If you're concerned about heart health, there are things you should avoid, such as smoking, eating processed foods, and consuming a lot of sugar.

There are also things you can do to improve your heart health, such as getting plenty of exercise, lowering blood pressure, and managing cholesterol. What you may not know is there's also something you can do that involves no effort or sacrifice at all: sleeping.

Research Shows Sleeping Well Is a Key to a Healthy Heart

There is a growing body of scientific research demonstrating the link between sleep and heart health. Dr. Arshed Quyyumi, of the Emory Clinical Cardiovascular Research Institute, recently studied thousands of patients undergoing a procedure known as cardiac catherization. He found 39% of patients who had coronary artery disease also slept less than 6.5 hours per night. Patients with short average sleep periods had an above-average mortality rate from cardiovascular issues.

Professor Brooke Aggarwal, of Columbia University's Department of Medicine, also studied people with short sleep duration. She found women who sleep less than five hours per night are at significantly higher risk of high blood pressure, a risk factor for heart disease.

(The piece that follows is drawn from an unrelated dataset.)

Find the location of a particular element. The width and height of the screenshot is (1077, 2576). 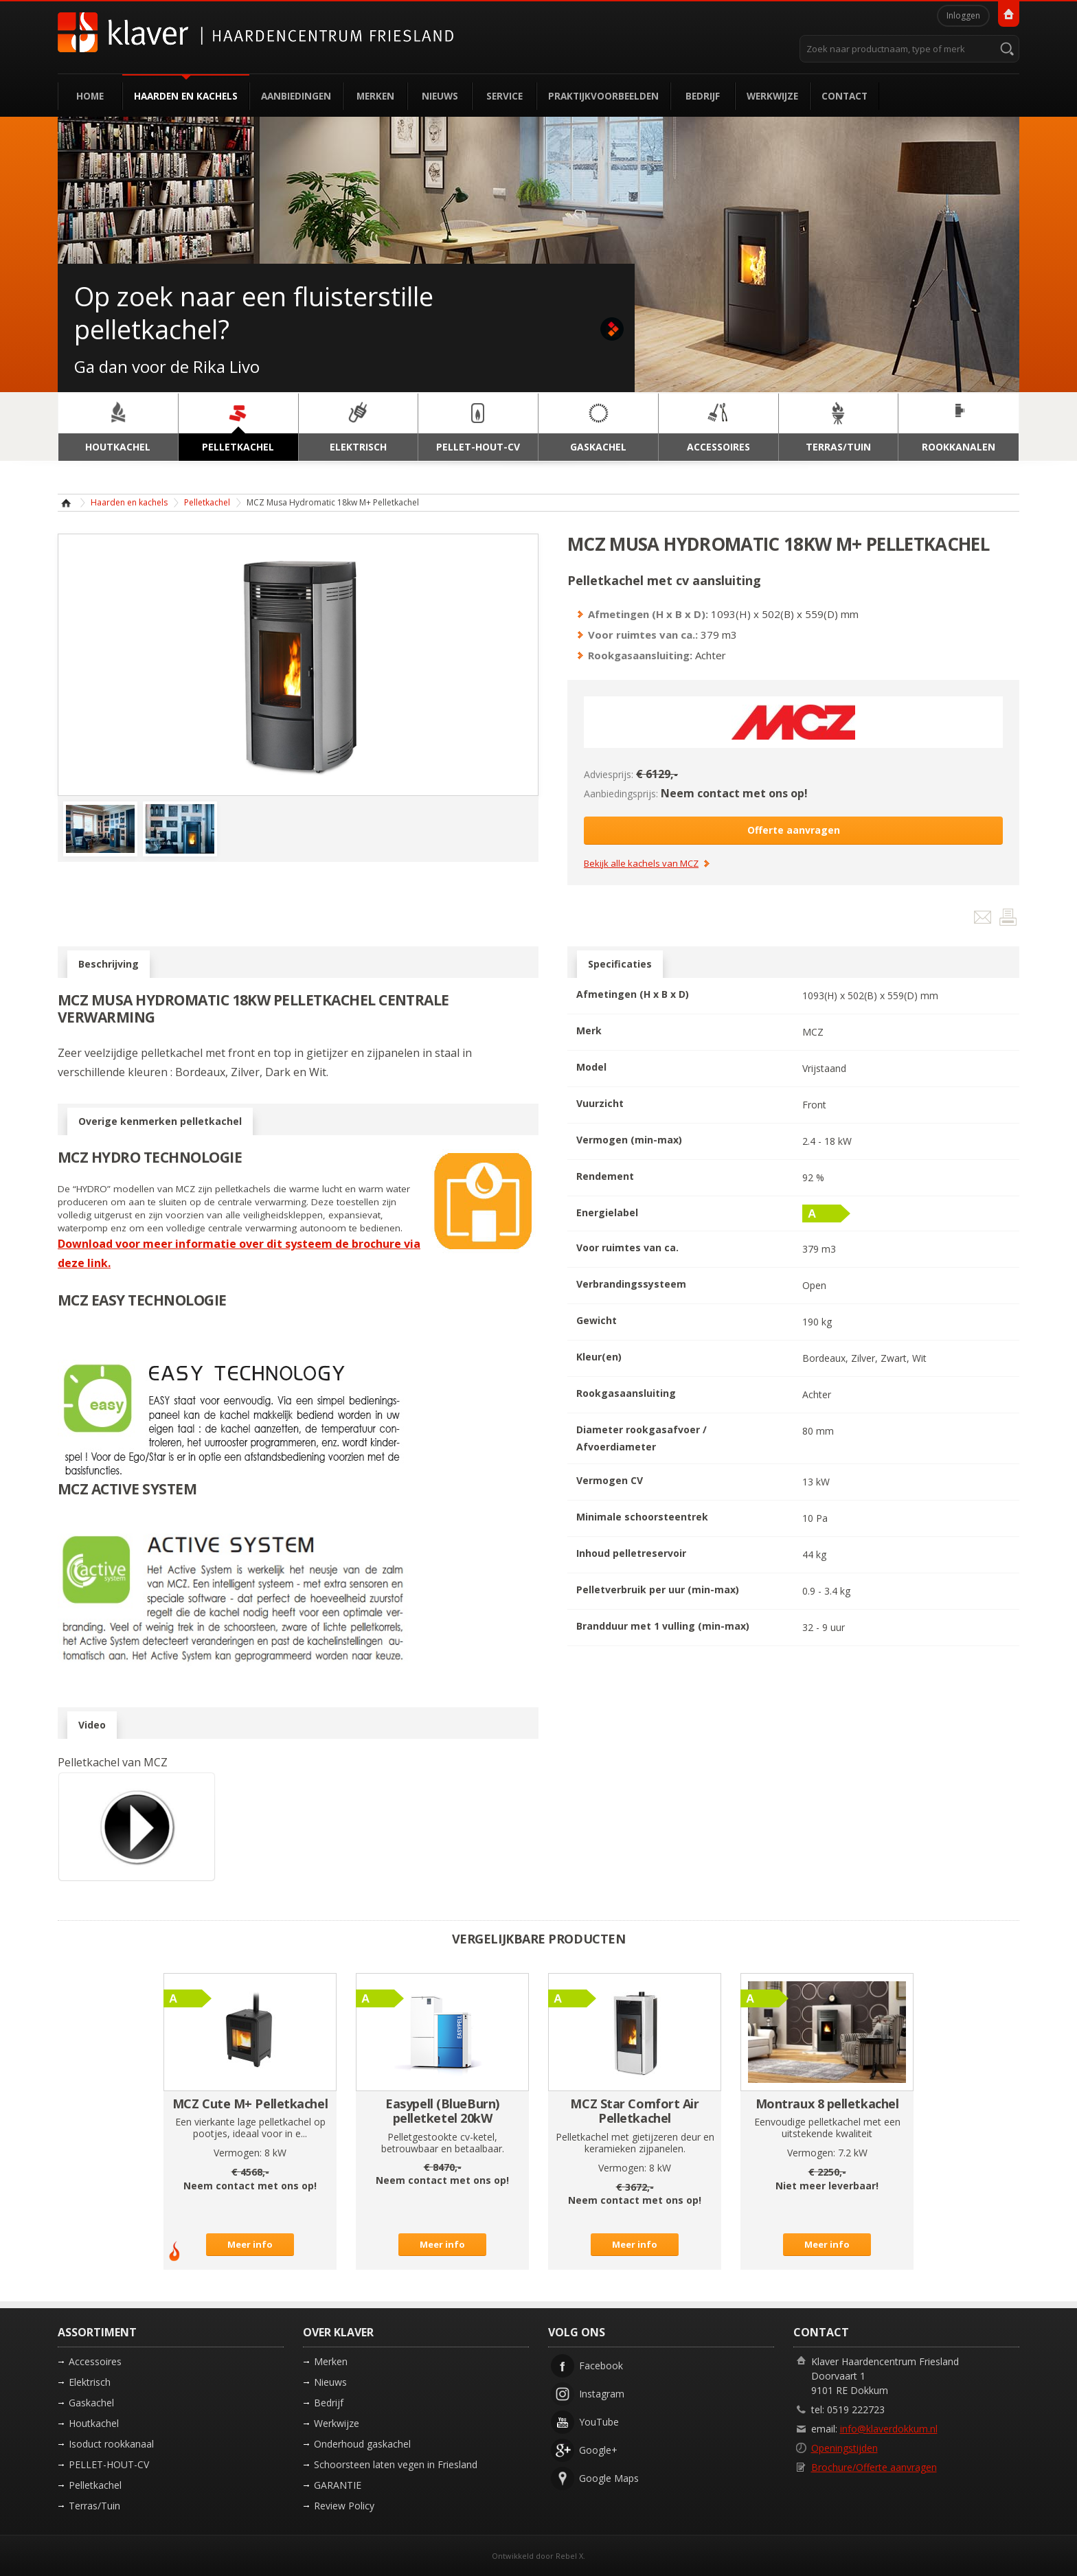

As a result of studies like these, the American Heart Association added sleeping well to its list of cardiovascular health tips. This will change the way cardiologists assess and treat patients.

Why Is it Important to Understand Heart Health Risk Factors?

The number one cause of death among Americans is cardiovascular disease. In fact, one American dies from it every 34 seconds. Fortunately, you can significantly lower your risk by knowing heart health risk factors and doing what you can to minimize them. In fact, some doctors say a good 80% of cardiovascular problems can be prevented this way.

How Does Sleep Improve Your Heart Health?

Your body and brain need regular rest to function properly. When you don't get enough regular sleep, your blood pressure can go up and your immune system may start overreacting to potential infection, increasing inflammation responses throughout the body. That includes your heart. Both of these problems increase the risk for cardiovascular issues. When you sleep well, your body does not react in ways that create heart-related problems.

So What Exactly Is "Sleeping Well?"

There are a few different things that determine how well you are sleeping. One is the amount you sleep each night. While the amount of sleep each person needs can vary a bit, the average is eight hours a night.

How deeply you sleep is also a factor. If you're tossing and turning all night, for example, you're not sleeping well even if you sleep eight hours every night.

There is not a lot of research on sleep consistency, or waking up and going to sleep at the same times each day. However, some research shows sleep consistency is a factor in how well you sleep and how effective your sleep is at improving your heart health.

Sleep Well

Improving heart health requires a bit of self discipline: exercise, eating healthy, and so forth. So take advantage of the easier things you can do to help it. When you think about improving your heart health, don't forget about how you can improve your sleep.